In mathematics, Tannaka–Krein duality theory concerns the interaction of a compact topological group and its category of linear representations. It is a natural extension of Pontryagin duality, between compact and discrete commutative topological groups, to groups that are compact but noncommutative. The theory is named for two men, the Soviet mathematician Mark Grigorievich Krein, and the Japanese Tadao Tannaka. In contrast to the case of commutative groups considered by Lev Pontryagin, the notion dual to a noncommutative compact group is not a group, but a category Π(G) with some additional structures, formed by the finite-dimensional representations of G.

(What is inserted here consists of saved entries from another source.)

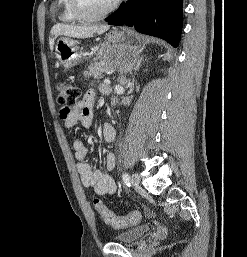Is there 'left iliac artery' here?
I'll list each match as a JSON object with an SVG mask.
<instances>
[{"label": "left iliac artery", "instance_id": "obj_1", "mask_svg": "<svg viewBox=\"0 0 247 257\" xmlns=\"http://www.w3.org/2000/svg\"><path fill=\"white\" fill-rule=\"evenodd\" d=\"M123 182L129 187L131 185L130 183V176L128 173H124L122 175Z\"/></svg>", "mask_w": 247, "mask_h": 257}]
</instances>
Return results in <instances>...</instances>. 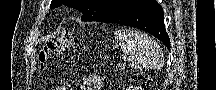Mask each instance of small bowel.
Masks as SVG:
<instances>
[{"label":"small bowel","mask_w":216,"mask_h":90,"mask_svg":"<svg viewBox=\"0 0 216 90\" xmlns=\"http://www.w3.org/2000/svg\"><path fill=\"white\" fill-rule=\"evenodd\" d=\"M100 85V79L96 74L86 75L80 84V90H98ZM50 90H67L66 87L58 86Z\"/></svg>","instance_id":"c3829d8e"}]
</instances>
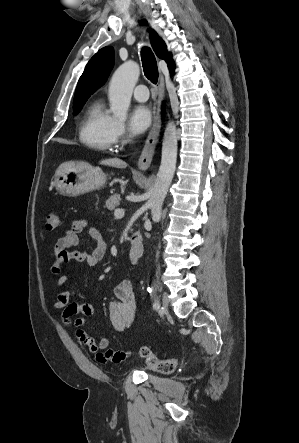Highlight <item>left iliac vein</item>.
Wrapping results in <instances>:
<instances>
[{"label":"left iliac vein","instance_id":"4c4485c4","mask_svg":"<svg viewBox=\"0 0 299 443\" xmlns=\"http://www.w3.org/2000/svg\"><path fill=\"white\" fill-rule=\"evenodd\" d=\"M168 306H169V301L166 295L163 296V300H162V306L160 308V310L162 312H166L168 310Z\"/></svg>","mask_w":299,"mask_h":443}]
</instances>
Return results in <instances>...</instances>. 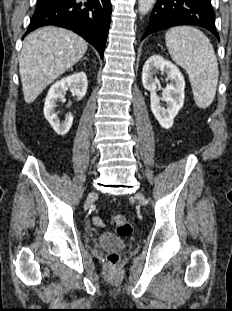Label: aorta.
<instances>
[{"instance_id":"1","label":"aorta","mask_w":232,"mask_h":311,"mask_svg":"<svg viewBox=\"0 0 232 311\" xmlns=\"http://www.w3.org/2000/svg\"><path fill=\"white\" fill-rule=\"evenodd\" d=\"M156 0H138V9L142 15L148 13L154 6Z\"/></svg>"}]
</instances>
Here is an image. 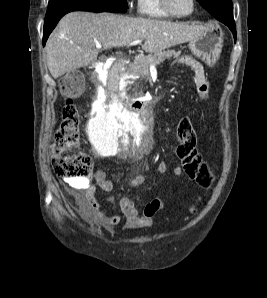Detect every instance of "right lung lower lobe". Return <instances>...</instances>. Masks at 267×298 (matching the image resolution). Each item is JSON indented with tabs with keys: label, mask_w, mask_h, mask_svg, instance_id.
Instances as JSON below:
<instances>
[{
	"label": "right lung lower lobe",
	"mask_w": 267,
	"mask_h": 298,
	"mask_svg": "<svg viewBox=\"0 0 267 298\" xmlns=\"http://www.w3.org/2000/svg\"><path fill=\"white\" fill-rule=\"evenodd\" d=\"M71 11H90V12H101L99 10L93 9L91 7H86V6H77V7H72L69 9H66L57 15H55L52 19L45 21L44 22V27H43V45H45L46 40L49 36V34L52 32L54 27L57 25L58 21L67 13Z\"/></svg>",
	"instance_id": "98d812e1"
}]
</instances>
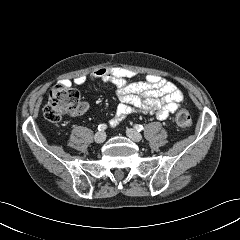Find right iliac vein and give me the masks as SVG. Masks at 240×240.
I'll list each match as a JSON object with an SVG mask.
<instances>
[{
  "label": "right iliac vein",
  "mask_w": 240,
  "mask_h": 240,
  "mask_svg": "<svg viewBox=\"0 0 240 240\" xmlns=\"http://www.w3.org/2000/svg\"><path fill=\"white\" fill-rule=\"evenodd\" d=\"M105 139H106V134L103 131L97 132L94 136V140L96 143H103Z\"/></svg>",
  "instance_id": "1"
}]
</instances>
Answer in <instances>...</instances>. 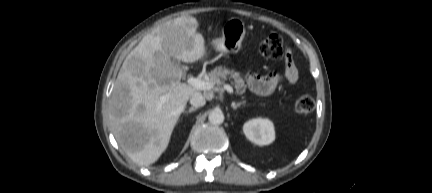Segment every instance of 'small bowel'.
Segmentation results:
<instances>
[{"label":"small bowel","instance_id":"obj_1","mask_svg":"<svg viewBox=\"0 0 432 193\" xmlns=\"http://www.w3.org/2000/svg\"><path fill=\"white\" fill-rule=\"evenodd\" d=\"M297 79L298 72L291 59H287L283 74L270 73L264 76L251 72L246 74V82L249 89L253 93L263 96L273 93L282 82L294 84Z\"/></svg>","mask_w":432,"mask_h":193}]
</instances>
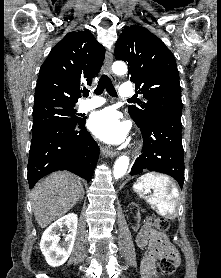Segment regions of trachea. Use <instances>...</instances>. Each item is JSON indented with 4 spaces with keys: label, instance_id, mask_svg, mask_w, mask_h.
<instances>
[{
    "label": "trachea",
    "instance_id": "trachea-1",
    "mask_svg": "<svg viewBox=\"0 0 221 278\" xmlns=\"http://www.w3.org/2000/svg\"><path fill=\"white\" fill-rule=\"evenodd\" d=\"M104 89H106V91L109 93V95L113 96V97H117V93H116V90L112 84V81L111 79L103 74L101 76V78L99 79V82H98V85H97V88L94 90V93L96 95H100L103 93ZM89 95V91L88 90H84L83 91V96L84 97H88ZM130 101L132 100H135V99H129Z\"/></svg>",
    "mask_w": 221,
    "mask_h": 278
}]
</instances>
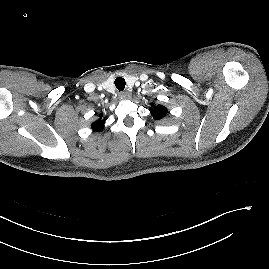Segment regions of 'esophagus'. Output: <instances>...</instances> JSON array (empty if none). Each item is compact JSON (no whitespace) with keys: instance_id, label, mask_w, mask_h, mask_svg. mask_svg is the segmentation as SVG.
I'll return each instance as SVG.
<instances>
[{"instance_id":"obj_1","label":"esophagus","mask_w":269,"mask_h":269,"mask_svg":"<svg viewBox=\"0 0 269 269\" xmlns=\"http://www.w3.org/2000/svg\"><path fill=\"white\" fill-rule=\"evenodd\" d=\"M119 98L121 100H127V99H130L131 98V93L130 92H121L119 94Z\"/></svg>"}]
</instances>
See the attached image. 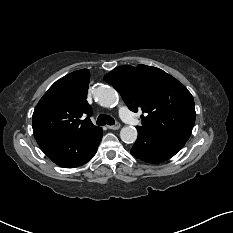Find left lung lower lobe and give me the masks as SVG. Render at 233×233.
Masks as SVG:
<instances>
[{"label":"left lung lower lobe","mask_w":233,"mask_h":233,"mask_svg":"<svg viewBox=\"0 0 233 233\" xmlns=\"http://www.w3.org/2000/svg\"><path fill=\"white\" fill-rule=\"evenodd\" d=\"M185 141L138 130V137L130 153L148 163H160L173 157Z\"/></svg>","instance_id":"0a47b994"}]
</instances>
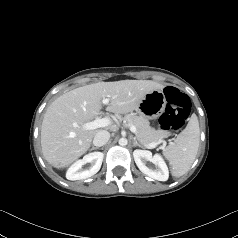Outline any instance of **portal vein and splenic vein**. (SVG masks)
<instances>
[{
	"label": "portal vein and splenic vein",
	"instance_id": "portal-vein-and-splenic-vein-1",
	"mask_svg": "<svg viewBox=\"0 0 238 238\" xmlns=\"http://www.w3.org/2000/svg\"><path fill=\"white\" fill-rule=\"evenodd\" d=\"M102 103H103V104H106V105L109 104V99H108V98H104V99L102 100ZM109 125H111V120H110V118H107V117H105V118H99V117H97L94 121L85 123V124L83 125V128H84L85 130H93V129H97V128H101V127H107V126H109ZM129 129H130V131L133 132V133H136V132H137L136 127L133 126V125H130V126H129ZM160 143H162V141L153 142V143L148 144L147 147H148L149 149H153V148H155V147H156L158 144H160ZM163 144H165V141H163Z\"/></svg>",
	"mask_w": 238,
	"mask_h": 238
}]
</instances>
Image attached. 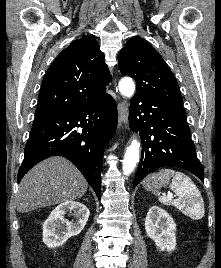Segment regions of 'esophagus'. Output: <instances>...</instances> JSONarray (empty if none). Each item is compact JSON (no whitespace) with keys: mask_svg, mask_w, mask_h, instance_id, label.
<instances>
[{"mask_svg":"<svg viewBox=\"0 0 221 268\" xmlns=\"http://www.w3.org/2000/svg\"><path fill=\"white\" fill-rule=\"evenodd\" d=\"M118 109H119L120 125L122 126L126 122L127 116H128V106H127V103L125 101L120 102Z\"/></svg>","mask_w":221,"mask_h":268,"instance_id":"obj_1","label":"esophagus"}]
</instances>
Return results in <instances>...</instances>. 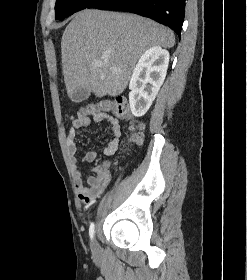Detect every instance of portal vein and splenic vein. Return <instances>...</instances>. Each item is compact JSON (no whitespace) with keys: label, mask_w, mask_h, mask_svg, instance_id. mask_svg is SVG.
Returning a JSON list of instances; mask_svg holds the SVG:
<instances>
[{"label":"portal vein and splenic vein","mask_w":247,"mask_h":280,"mask_svg":"<svg viewBox=\"0 0 247 280\" xmlns=\"http://www.w3.org/2000/svg\"><path fill=\"white\" fill-rule=\"evenodd\" d=\"M97 65L101 66V65H103V63H102V62H98V64H97Z\"/></svg>","instance_id":"18ae733b"}]
</instances>
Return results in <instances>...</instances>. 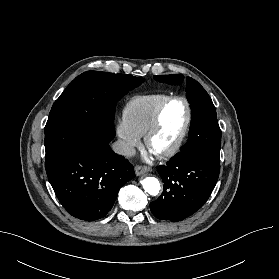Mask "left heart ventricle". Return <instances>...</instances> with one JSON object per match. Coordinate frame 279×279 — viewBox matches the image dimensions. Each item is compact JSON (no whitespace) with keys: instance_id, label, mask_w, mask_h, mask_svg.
<instances>
[{"instance_id":"b2bd125f","label":"left heart ventricle","mask_w":279,"mask_h":279,"mask_svg":"<svg viewBox=\"0 0 279 279\" xmlns=\"http://www.w3.org/2000/svg\"><path fill=\"white\" fill-rule=\"evenodd\" d=\"M187 117L186 105L181 100L171 102L165 109L161 125L150 142L154 153L166 150L180 135Z\"/></svg>"}]
</instances>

Duality theorems of Tannaka and Krein describe the converse passage from the category Π(G) back to the group G, allowing one to recover the group from its category of representations. Moreover, they in effect completely characterize all categories that can arise from a group in this fashion. Alexander Grothendieck later showed that by a similar process, Tannaka duality can be extended to the case of algebraic groups: see tannakian category. Meanwhile, the original theory of Tannaka and Krein continued to be developed and refined by mathematical physicists. A generalization of Tannaka–Krein theory provides the natural framework for studying representations of quantum groups, and is currently being extended to quantum supergroups, quantum groupoids and their dual quantum algebroids.